BEGIN RECORDS SHOWN

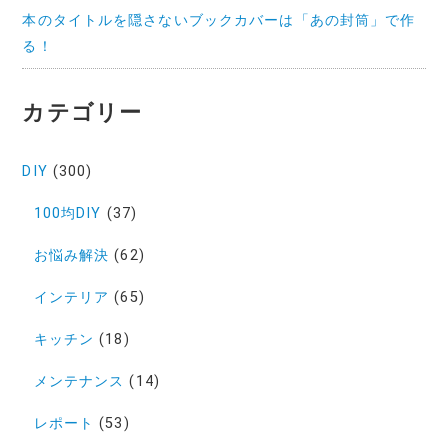
本のタイトルを隠さないブックカバーは「あの封筒」で作
る！
カテゴリー
DIY
(300)
100均DIY
(37)
お悩み解決
(62)
インテリア
(65)
キッチン
(18)
メンテナンス
(14)
レポート
(53)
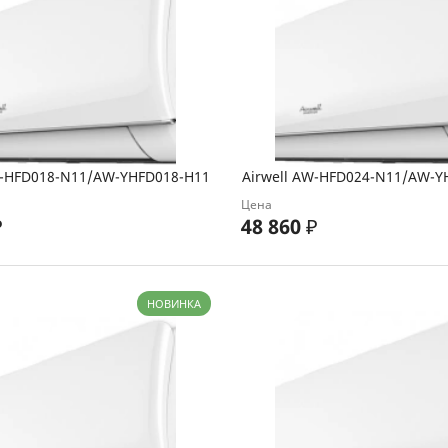
W-HFD018-N11/AW-YHFD018-H11
Airwell AW-HFD024-N11/AW-Y
Цена
₽
48 860
₽
НОВИНКА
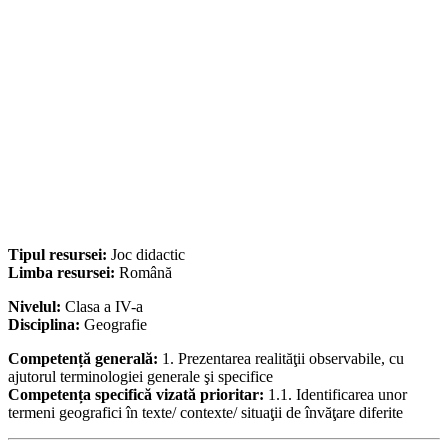
Tipul resursei:
Joc didactic
Limba resursei:
Română
Nivelul:
Clasa a IV-a
Disciplina:
Geografie
Competență generală:
1. Prezentarea realităţii observabile, cu
ajutorul terminologiei generale şi specifice
Competența specifică vizată prioritar:
1.1. Identificarea unor
termeni geografici în texte/ contexte/ situaţii de învăţare diferite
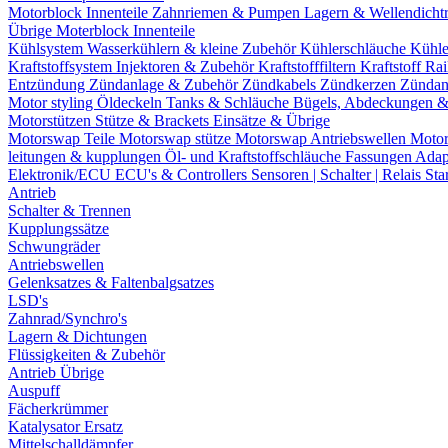
Motorblock Innenteile
Zahnriemen & Pumpen
Lagern & Wellendicht
Übrige Moterblock Innenteile
Kühlsystem
Wasserkühlern & kleine Zubehör
Kühlerschläuche
Kühle
Kraftstoffsystem
Injektoren & Zubehör
Kraftstofffiltern
Kraftstoff Ra
Entzündung
Zündanlage & Zubehör
Zündkabels
Zündkerzen
Zündan
Motor styling
Öldeckeln
Tanks & Schläuche
Bügels, Abdeckungen 
Motorstützen
Stütze & Brackets
Einsätze & Übrige
Motorswap Teile
Motorswap stütze
Motorswap Antriebswellen
Moto
leitungen & kupplungen
Öl- und Kraftstoffschläuche
Fassungen
Adap
Elektronik/ECU
ECU's & Controllers
Sensoren | Schalter | Relais
Sta
Antrieb
Schalter & Trennen
Kupplungssätze
Schwungräder
Antriebswellen
Gelenksatzes & Faltenbalgsatzes
LSD's
Zahnrad/Synchro's
Lagern & Dichtungen
Flüssigkeiten & Zubehör
Antrieb Übrige
Auspuff
Fächerkrümmer
Katalysator Ersatz
Mittelschalldämpfer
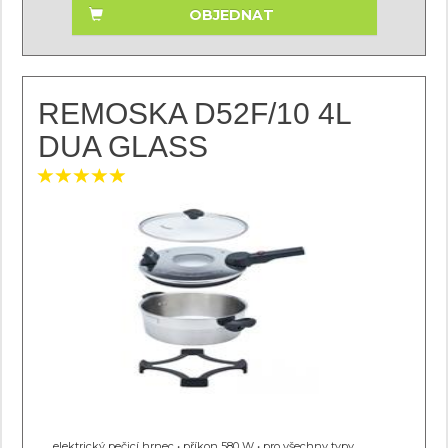
OBJEDNAT
REMOSKA D52F/10 4L
DUA GLASS
elektrický pečicí hrnec • příkon 580 W • pro všechny typy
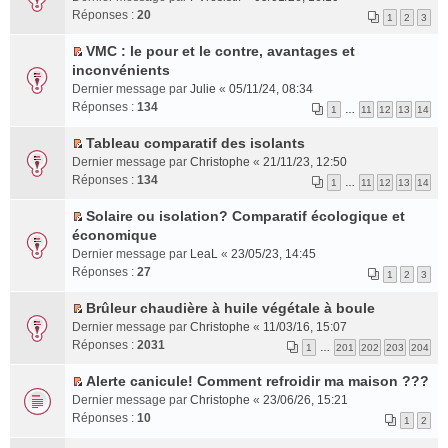
t
o
Réponses :
20
1
2
3
e
n
r
s
VMC : le pour et le contre, avantages et
l
u
C
inconvénients
e
l
o
Dernier message par
Julie
«
05/11/24, 08:34
m
t
n
Réponses :
134
1
…
11
12
13
14
e
e
s
s
r
u
Tableau comparatif des isolants
s
l
l
C
Dernier message par
Christophe
«
21/11/23, 12:50
a
e
t
o
Réponses :
134
1
…
11
12
13
14
g
m
e
n
e
e
r
s
Solaire ou isolation? Comparatif écologique et
n
s
l
u
C
économique
o
s
e
l
o
Dernier message par
LeaL
«
23/05/23, 14:45
n
a
m
t
n
Réponses :
27
1
2
3
l
g
e
e
s
u
e
s
r
u
Brûleur chaudière à huile végétale à boule
l
n
s
l
l
C
Dernier message par
Christophe
«
11/03/16, 15:07
e
o
a
e
t
o
Réponses :
2031
1
…
201
202
203
204
p
n
g
m
e
n
l
l
e
e
r
s
Alerte canicule! Comment refroidir ma maison ???
u
u
n
s
l
u
C
Dernier message par
Christophe
«
23/06/26, 15:21
s
l
o
s
e
l
o
Réponses :
10
1
2
r
e
n
a
m
t
n
é
p
l
g
e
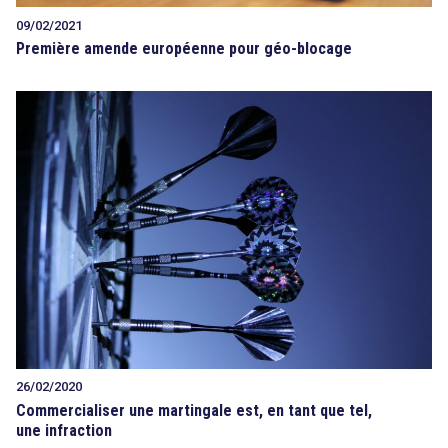
09/02/2021
Première amende européenne pour géo-blocage
26/02/2020
Commercialiser une martingale est, en tant que tel,
une infraction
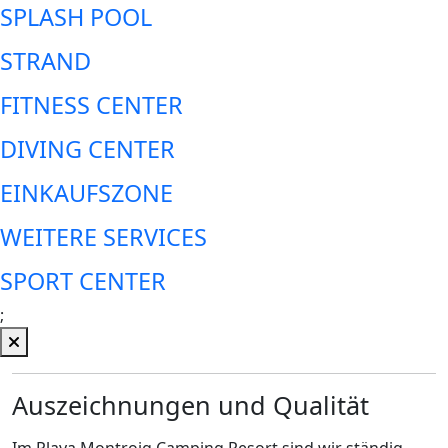
SPLASH POOL
STRAND
FITNESS CENTER
DIVING CENTER
EINKAUFSZONE
WEITERE SERVICES
SPORT CENTER
;
Auszeichnungen und Qualität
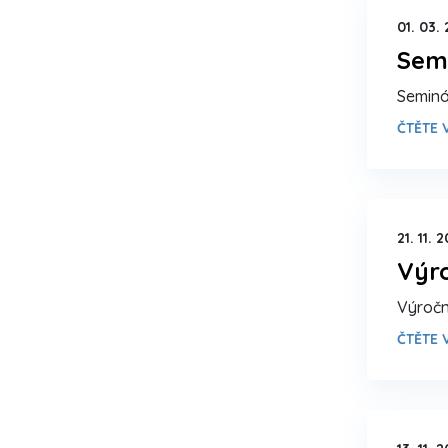
01. 03.
Semi
Seminá
ČTĚTE V
21. 11. 
Výr
Výročn
ČTĚTE V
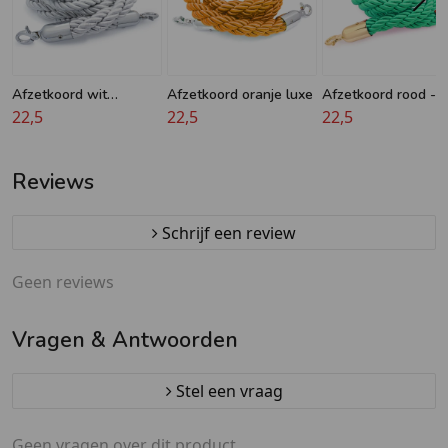
Afzetkoord wit
Afzetkoord oranje luxe
Afzetkoord rood - 
luxe/gedraaid
22,5
22,5
- Messing haken
22,5
Reviews
Schrijf een review
Geen reviews
Vragen & Antwoorden
Stel een vraag
Geen vragen over dit product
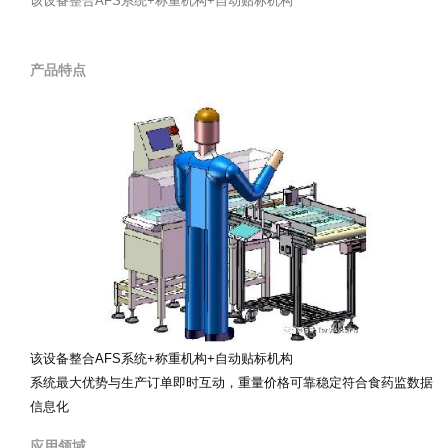
该设备整合AFS系统+称重机构+自动贴标机构
产品特点
该设备整合AFS系统+称重机构+自动贴标机构
系统最大优势与生产订单即时互动，重量价格可靠稳定符合食药监数据
信息化
应用领域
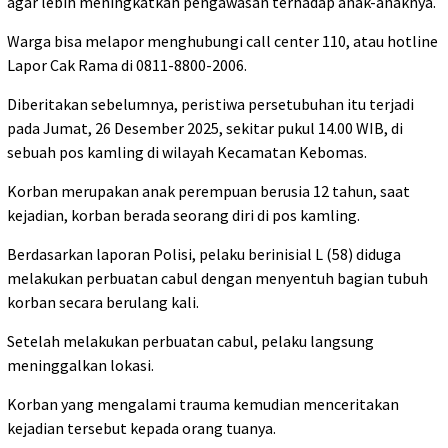
agar lebih meningkatkan pengawasan terhadap anak-anaknya.
Warga bisa melapor menghubungi call center 110, atau hotline
Lapor Cak Rama di 0811-8800-2006.
Diberitakan sebelumnya, peristiwa persetubuhan itu terjadi
pada Jumat, 26 Desember 2025, sekitar pukul 14.00 WIB, di
sebuah pos kamling di wilayah Kecamatan Kebomas.
Korban merupakan anak perempuan berusia 12 tahun, saat
kejadian, korban berada seorang diri di pos kamling.
Berdasarkan laporan Polisi, pelaku berinisial L (58) diduga
melakukan perbuatan cabul dengan menyentuh bagian tubuh
korban secara berulang kali.
Setelah melakukan perbuatan cabul, pelaku langsung
meninggalkan lokasi.
Korban yang mengalami trauma kemudian menceritakan
kejadian tersebut kepada orang tuanya.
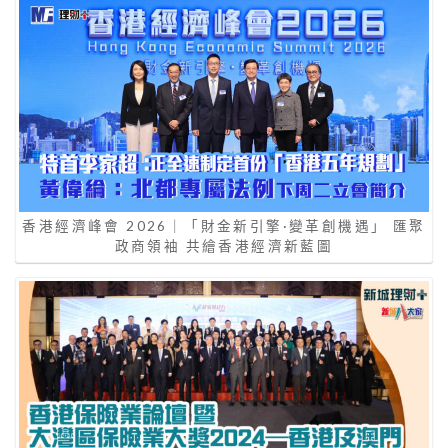
香港經濟峰會 2026｜「財金新引擎·變革創機遇」 匯聚
政商領袖 共繪香港經濟新藍圖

END RECORDS SHOWN

TASK STATEMENT |
When pictures appear in the records above, leave them out and reproduce exactly each line from the first through the line containing "Kraftstoffsystem", both included.

SOLUTION BELOW |
本のタイトルを隠さないブックカバーは「あの封筒」で作
る！
カテゴリー
DIY
(300)
100均DIY
(37)
お悩み解決
(62)
インテリア
(65)
キッチン
(18)
メンテナンス
(14)
レポート
(53)
W-HFD018-N11/AW-YHFD018-H11
Airwell AW-HFD024-N11/AW-Y
Цена
₽
48 860
₽
НОВИНКА
Tipul resursei:
Joc didactic
Limba resursei:
Română
Nivelul:
Clasa a IV-a
Disciplina:
Geografie
Competență generală:
1. Prezentarea realităţii observabile, cu
ajutorul terminologiei generale şi specifice
Competența specifică vizată prioritar:
1.1. Identificarea unor
termeni geografici în texte/ contexte/ situaţii de învăţare diferite
Motorblock Innenteile
Zahnriemen & Pumpen
Lagern & Wellendicht
Übrige Moterblock Innenteile
Kühlsystem
Wasserkühlern & kleine Zubehör
Kühlerschläuche
Kühle
Kraftstoffsystem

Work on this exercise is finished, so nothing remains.